Telescope Quest: Day 9

Marvin Bolt, the Museum’s curator of science and technology, traveled to Europe last fall to research some of the world’s oldest telescopes. Read along to hear about his adventures and discoveries.

A long day that began at 5 am (to take an early train out of Leiden, The Netherlands) ended at 3:30 am in Dresden, Germany. In between, I was tempted, at a brief train transfer in Hannover, to visit the gravesite of astronomer Caroline Herschel; although it was only an eight-minute cab ride away, prudence suggested I try to make the train to Dresden instead. I followed this advice, even if reluctantly.

The train eventually arrived in Dresden in late afternoon. After a quick stop at a juice bar, I went with colleague Michael Korey to one of the 14 museums in the Staatliche Kunstsammlungen Dresden (SKD), the State Art Collections in Dresden. There, we met with Carsten Wintermann, a paper conservator, and Ludwig Kallweit, an art historian specializing in studying cabinets made by Philip Hainhofer in the early 17th century.

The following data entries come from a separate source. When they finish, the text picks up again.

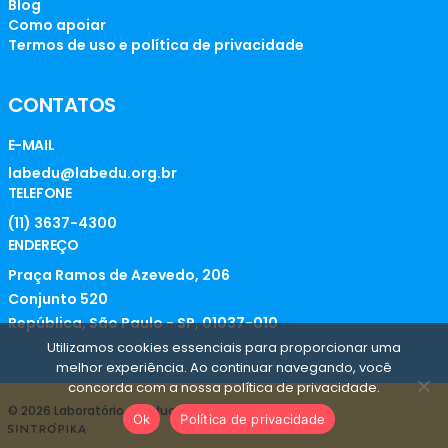
Blog
Como apoiar
Termos de uso e política de privacidade
CONTATOS
E-MAIL
labedu@labedu.org.br
TELEFONE
(11) 3637-4300
ENDEREÇO
Praça Ramos de Azevedo, 206
Conjunto 520
República, São Paulo - SP, 01037-010
Utilizamos cookies essenciais para proporcionar uma
melhor experiência. Ao continuar navegando, você
concorda com a nossa política de privacidade.
© 2026 Laboratório de Educação
Ok
Política de privacidade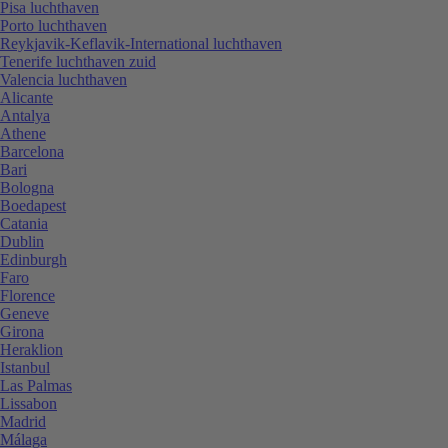
Pisa luchthaven
Porto luchthaven
Reykjavik-Keflavik-International luchthaven
Tenerife luchthaven zuid
Valencia luchthaven
Alicante
Antalya
Athene
Barcelona
Bari
Bologna
Boedapest
Catania
Dublin
Edinburgh
Faro
Florence
Geneve
Girona
Heraklion
Istanbul
Las Palmas
Lissabon
Madrid
Málaga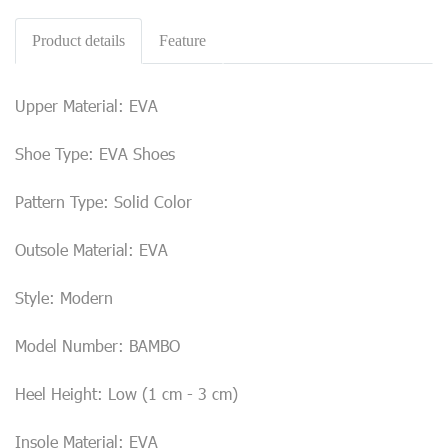
Product details
Feature
Upper Material: EVA
Shoe Type: EVA Shoes
Pattern Type: Solid Color
Outsole Material: EVA
Style: Modern
Model Number: BAMBO
Heel Height: Low (1 cm - 3 cm)
Insole Material: EVA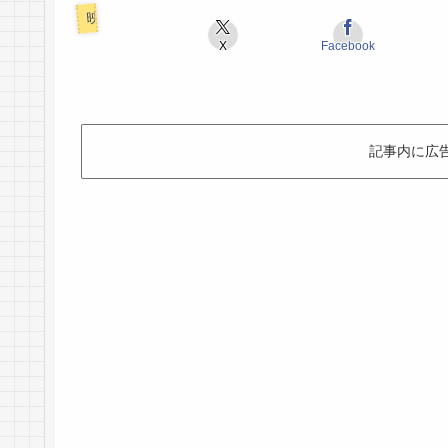
映画ロケ地
X
Facebook
記事内に広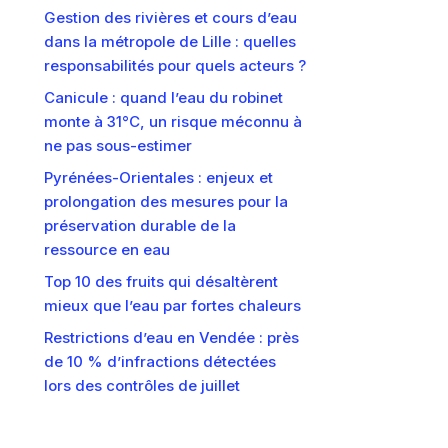
Gestion des rivières et cours d’eau
dans la métropole de Lille : quelles
responsabilités pour quels acteurs ?
Canicule : quand l’eau du robinet
monte à 31°C, un risque méconnu à
ne pas sous-estimer
Pyrénées-Orientales : enjeux et
prolongation des mesures pour la
préservation durable de la
ressource en eau
Top 10 des fruits qui désaltèrent
mieux que l’eau par fortes chaleurs
Restrictions d’eau en Vendée : près
de 10 % d’infractions détectées
lors des contrôles de juillet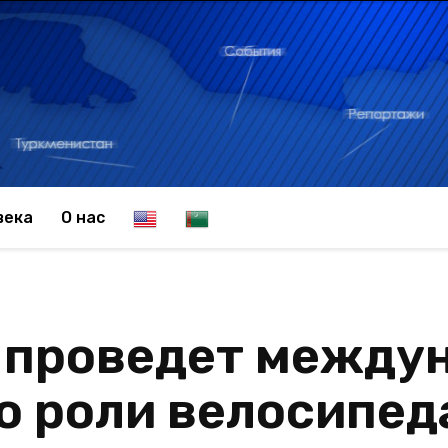
E
T
века
О нас
n
u
 проведет между
g
r
о роли велосипед
l
k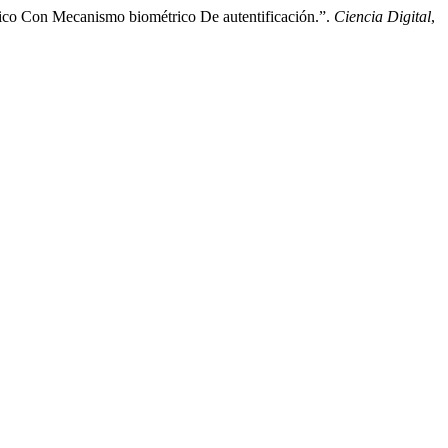
ico Con Mecanismo biométrico De autentificación.”.
Ciencia Digital
,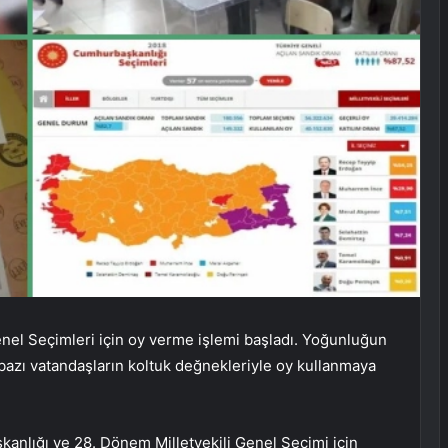
enel Seçimleri için oy verme işlemi başladı. Yoğunluğun
bazı vatandaşların koltuk değnekleriyle oy kullanmaya
anlığı ve 28. Dönem Milletvekili Genel Seçimi için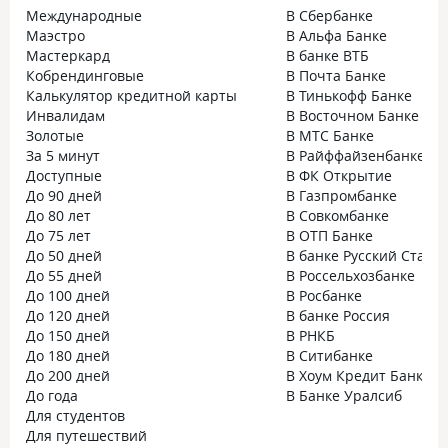
Международные
В Сбербанке
Маэстро
В Альфа Банке
Мастеркард
В банке ВТБ
Кобрендинговые
В Почта Банке
Калькулятор кредитной карты
В Тинькофф Банке
Инвалидам
В Восточном Банке
Золотые
В МТС Банке
За 5 минут
В Райффайзенбанке
Доступные
В ФК Открытие
До 90 дней
В Газпромбанке
До 80 лет
В Совкомбанке
До 75 лет
В ОТП Банке
До 50 дней
В банке Русский Станд
До 55 дней
В Россельхозбанке
До 100 дней
В Росбанке
До 120 дней
В банке Россия
До 150 дней
В РНКБ
До 180 дней
В Ситибанке
До 200 дней
В Хоум Кредит Банке
До года
В Банке Уралсиб
Для студентов
Для путешествий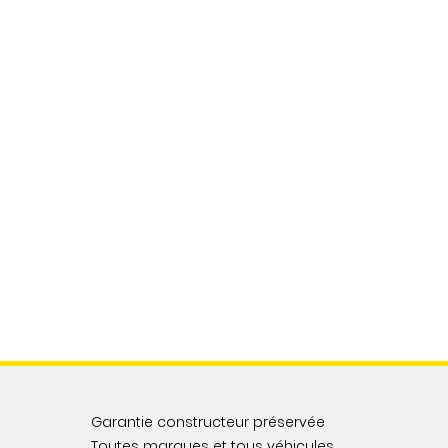
Garantie constructeur préservée
Toutes marques et tous véhicules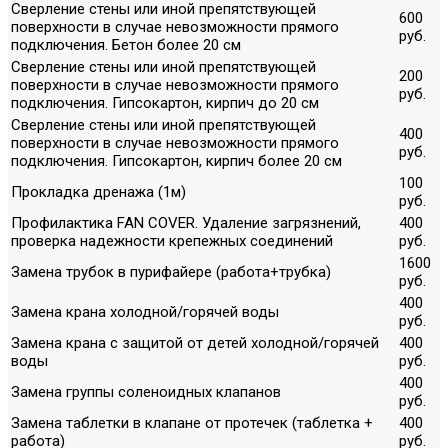
Сверление стены или иной препятствующей
600
поверхности в случае невозможности прямого
руб.
подключения. Бетон более 20 см
Сверление стены или иной препятствующей
200
поверхности в случае невозможности прямого
руб.
подключения. Гипсокартон, кирпич до 20 см
Сверление стены или иной препятствующей
400
поверхности в случае невозможности прямого
руб.
подключения. Гипсокартон, кирпич более 20 см
100
Прокладка дренажа (1м)
руб.
Профилактика FAN COVER. Удаление загрязнений,
400
проверка надежности крепежных соединений
руб.
1600
Замена трубок в пурифайере (работа+трубка)
руб.
400
Замена крана холодной/горячей воды
руб.
Замена крана с защитой от детей холодной/горячей
400
воды
руб.
400
Замена группы соленоидных клапанов
руб.
Замена таблетки в клапане от протечек (таблетка +
400
работа)
руб.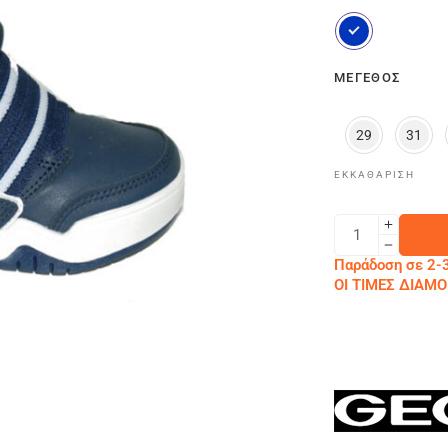
ΜΈΓΕΘΟΣ
29
31
ΕΚΚΑΘΆΡΙΣΗ
Παράδοση σε 2-3
ΟΙ ΤΙΜΕΣ ΔΙΑ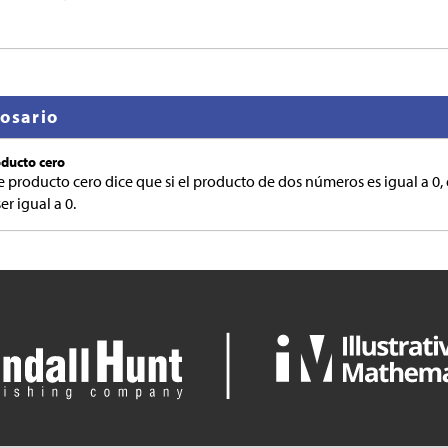
losario
ducto cero
 producto cero dice que si el producto de dos números es igual a 0,
r igual a 0.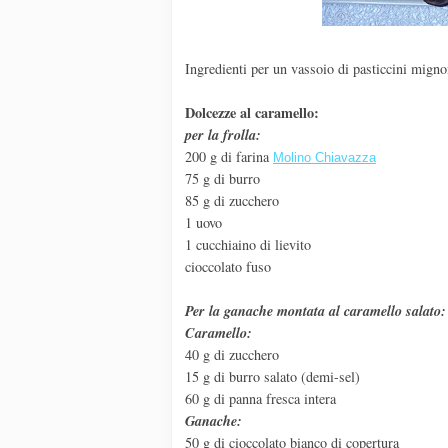
Ingredienti per un vassoio di pasticcini migno
Dolcezze al caramello:
per la frolla:
200 g di farina
Molino Chiavazza
75 g di burro
85 g di zucchero
1 uovo
1 cucchiaino di lievito
cioccolato fuso
Per la ganache montata al caramello salato:
Caramello:
40 g di zucchero
15 g di burro salato (demi-sel)
60 g di panna fresca intera
Ganache:
50 g di cioccolato bianco di copertura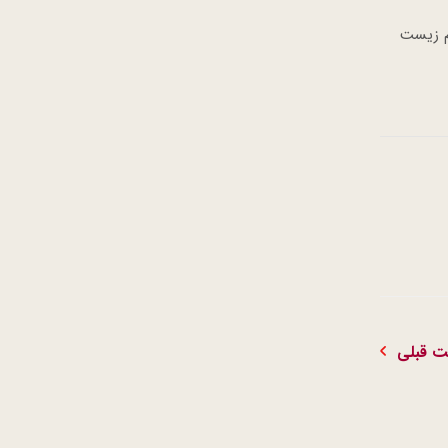
م زیست
 قبلی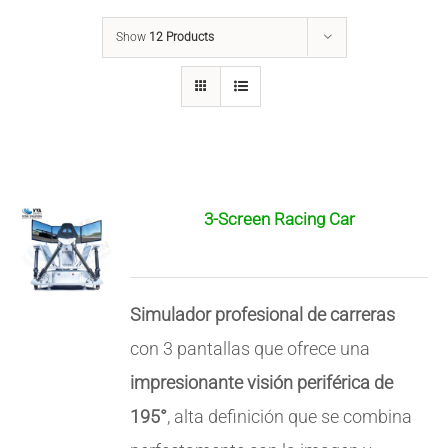
Show
12 Products
3-Screen Racing Car
Simulador profesional de carreras
con 3 pantallas que ofrece una
impresionante visión periférica de
195°
, alta definición que se combina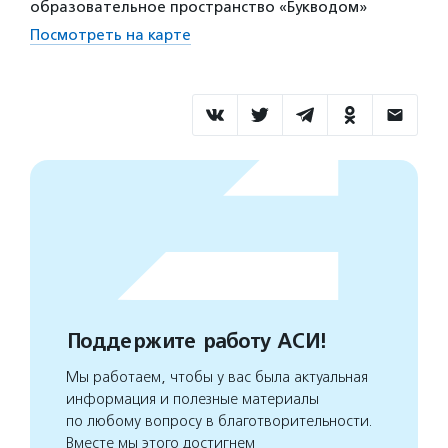
образовательное пространство «Букводом»
Посмотреть на карте
Поддержите работу АСИ!
Мы работаем, чтобы у вас была актуальная
информация и полезные материалы
по любому вопросу в благотворительности.
Вместе мы этого достигнем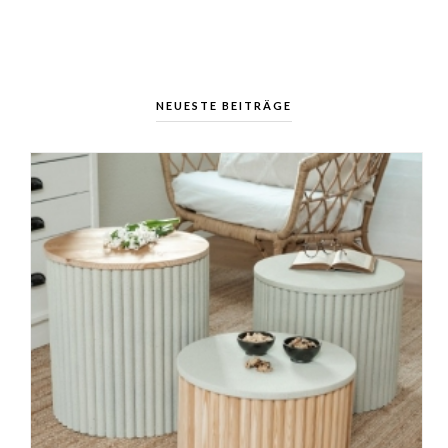
NEUESTE BEITRÄGE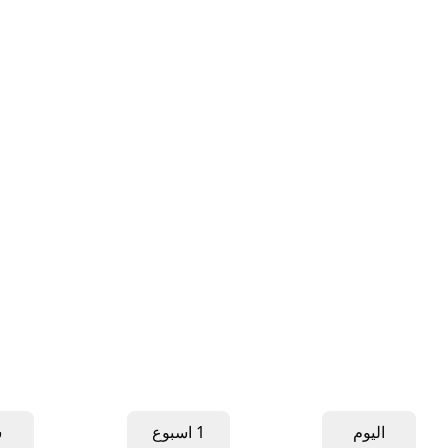
اليوم
1 اسبوع
ش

The item in question this evening is a telescope that Michael and I discovered a decade ago in the storeroom of the SKD decorative arts museum. It was made before 1627 for one of Hainhofer’s cabinets, giving it a very solid provenance.

Carsten had made a replica tube to house the original lenses so that we could go outside and look through the nearly 400-year-old telescope.

Carsten's replica telescope tube.

Carsten’s replica telescope tube.

We were able to take the replica tube, supplied with the original lenses, outside to look through it. To keep the lenses safe, we strapped the telescope to a mount on a tripod.

Preparing the replica tube and original lenses.

Preparing the replica tube and original lenses.

We turned the telescope to a clock on a nearby tower.

The nearby clock tower.

The nearby clock tower.

As you can see, the view through it is quite good.

The view through the 400-year-old telescope lenses.

The view through the 400-year-old telescope lenses.

We then took the lenses inside, and made some careful measurements of its properties and qualities, before planning for our next several visits. All in all, it was a lovely, albeit very long, day.